Figure 2. RNA-Sequencing and bioinformatic analysis identify circadian rhythm genes as potential regulators for PCSCs in TME. (A) Experimental plan for RNA-Seq in PC3 cell model. (B) KEGG enrichment of 4,672 DEGs that were downregulated in PC3 DP cells (vs. PC3 DP cells) (P < 0.05; | log2Fold Change| > 0) identified 20 significantly down-regulated pathways. In particular, the circadian entrainment pathway was marked in red. (C) Heatmaps showing representative circadian rhythm genes downregulated in PC3 DP cells compared to DN cells. (D) PER3 level is downregulated in PC3 DP cells at the protein level, whereas CD44 and ALDH1 are upregulated in PC3 DP cells (vs. DN cells). (E) GSEA showing that PC3 DP cells are enriched in gene sets preferentially expressed in stem cell pathways, including KRAS signaling, and IL6/JAK/STAT3 signaling, and also in interferon responses. Data are presented from three independent experiments.
PER3 Negatively Regulates Stemness of PC3 DP Cells
To functionally study PER3 regulation of PCSCs, we overexpressed PER3 in PC3 DP cells (Figures 3A,B) and found that PER3 overexpression (OE) in PC3 DP cells significantly inhibited their sphere-forming abilities in ultra-low attachment (ULA) plates (Figures 3C,D). In contrast, knocking down PER3 in PC3 DN cells (Figures 3A,B) led to bigger and more spheres (Figures 3C,D). Furthermore, PER3 OE in PC3 DP cells suppressed their colony-forming abilities by generating smaller and fewer colonies in Matrigel (Figures 3E,F), but PER3 KD in DN cells promoted colony formation (Figures 3E,F). Together, these data indicate that PER3 negatively regulates stem cell features of DP cells in vitro.
Figure 3. PER3 regulates stemness of PC3 DP cells in vitro. (A) RT-qPCR analysis was used to evaluate efficiency of PER3 overexpression (OE) and knockdown (KD, or sh-PER3) in PC3 DP and PC3 DN cells, respectively. (B) Western blotting was performed to examine PER3 levels of PER3 OE in PC3 DP cells and PER3 KD in PC3 DN cells, respectively. (C,D) In sphere formation assays, PER3 OE in PC3 cells impairs their sphere-forming abilities whereas PER3 KD in PC3 DN cells improved their sphere formation. A total of 1,000 cells for each well were seeded in ULA plates. Spheres were imaged (C) and counted (D) for sphere efficiency 1–2 weeks later. (E,F) In colony formation assays, PER3 OE in PC3 DP cells abrogates their colony-forming abilities whereas PER3 KD in PC3 DN cells improved their clonogenicity. A total of 1,000 cells for each well were mixed with Matrigel and plated in 24-well culture plates. Colonies were imaged (E) and counted (F) for colonies efficiency 1–2 weeks later. Data are presented from three independent experiments. Scale bars, 100 μm. **P < 0.01, ***P < 0.001.
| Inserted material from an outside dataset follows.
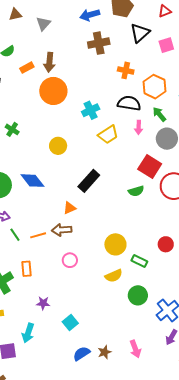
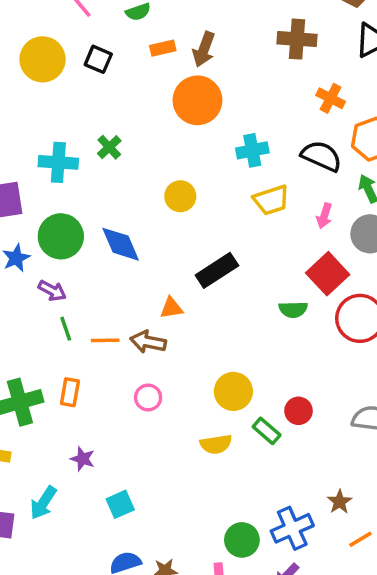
pink arrow: (139, 127) -> (324, 216), moved
red circle: (166, 244) -> (298, 411), moved
green circle: (138, 295) -> (242, 540), moved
More importantly, we attempted to test if PER3 is functionally involved in PCa development. PER3 OE in PC3 DP cells decreased tumor initiating capacities as compared to controls (TIF 1/392 vs. 1/29, respectively, P = 0.00000315; Figures 4A,B). However, PER3 KD in PC3 DN cells promoted tumor formation (TIF 1/97 vs. 1/526, P = 0.000696, Figures 4C,D). Collectively, these results indicate that PER3 is causally important for regulating SC traits.
Figure 4. PER3 regulates stemness of PC3 DP cells in vivo. (A,B) PER3 OE in PC3 DP cells inhibits tumor formation. DP cells freshly purified from PC3 cell line were infected with the pGMLV-PE1-PER3 lentiviral vectors (MOI = 20, 48 h) and injected subcutaneously into male NOD/SCID mice at increasing cell doses. Six weeks after implanting, tumors were harvested. Tumor images, incidence and TIF were recorded. (C,D) PER3 KD in PC3 DN cells promoted their tumorigenicity. DN cells freshly purified from PC3 cell line were infected with lentiviral vectors (MOI = 20, 48 h) and subcutaneously injected into male NOD/SCID mice at increasing cell doses. Tumors were harvested after 6 weeks after injection. Tumor images, incidence and TIF were recorded.
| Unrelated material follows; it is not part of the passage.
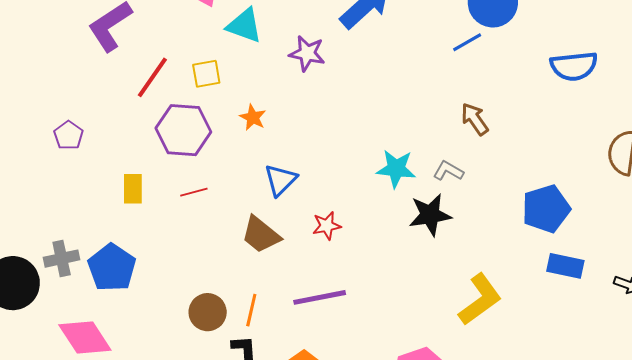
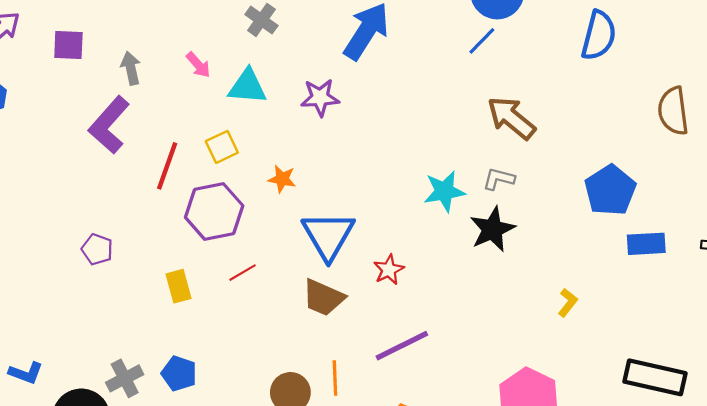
blue semicircle: (574, 66) -> (599, 35), turned -54
brown arrow: (475, 119) -> (511, 118), size x1.4
blue triangle: (280, 180) -> (328, 236), size x1.5
blue pentagon: (112, 268) -> (179, 373), size x0.7
yellow L-shape: (480, 299) -> (568, 303), size x0.5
PER3 Is a Potentially Prognostic Marker for PCa Patients
To explore the clinical significance of PER3 in PCa, we used IHC to examine PER3 expression level in a tissue microarray (TMA) consisting of hormone naïve 32 PCa patients and 16 benign/normal prostate tissue cores. Our results revealed that PER3 levels are downregulated in HPCa tissues as compared to benign/normal tissues (Figures 5A,B). Furthermore, PCa samples in TCGA database expressed lower levels of PER3 mRNA in HPCa tissues (n = 499) than normal tissues (n = 52) (Figures 5C,D). Moreover, the PER3 mRNA levels are positively correlated with PCa patients’ overall survival (OS) (Figure 5E). Notably, PCa patients with higher PER3 mRNA levels have better recurrence free survival (P = 0.019) (Figure 5F). Altogether, our findings suggest that PER3 has significant clinical relevance, and is a potential prognostic marker for PCa patients.
Figure 5. PER3 is a potentially prognostic factor for prostate cancer. (A) Representative IHC images of PER3 expression in benign/normal prostatic tissues and prostate cancers. (B) Characterizations of PER3 from a tissue microarray (TMA, Pro-01019) containing 32 untreated PCa patient and 16 normal prostate tissue cores. (C) PER3 mRNA levels were downregulated in PCa in TCGA database. A total of 52 prostatic benign/normal and 499 prostate tumor tissues were compared (C), and 52 matched normal and tumor pairs were compared (D). (E,F) Kaplan-Meier analysis of the correlation of PER3 mRNA levels for overall survival rate (OS) and recurrence free survival rate in PCa patients from TCGA database.
Low Levels of PER3 Regulate Stemness of PCSCs by Activating WNT/β-Catenin Signaling
Emerging evidence has suggested that several signaling pathways play vital roles in TME for PCa development, in particular, WNT/β-catenin signaling pathways (Skvortsov et al., 2018). Surprisingly, our RNA-seq of Du145 cells revealed that the WNT/β-catenin pathway appears to be activated in PCa DP cells, but not in isogenic DN cells (Li et al., unpublished). However, it is not clear which key molecules are involved in triggering the activation of the WNT/β-catenin pathway in DP cells.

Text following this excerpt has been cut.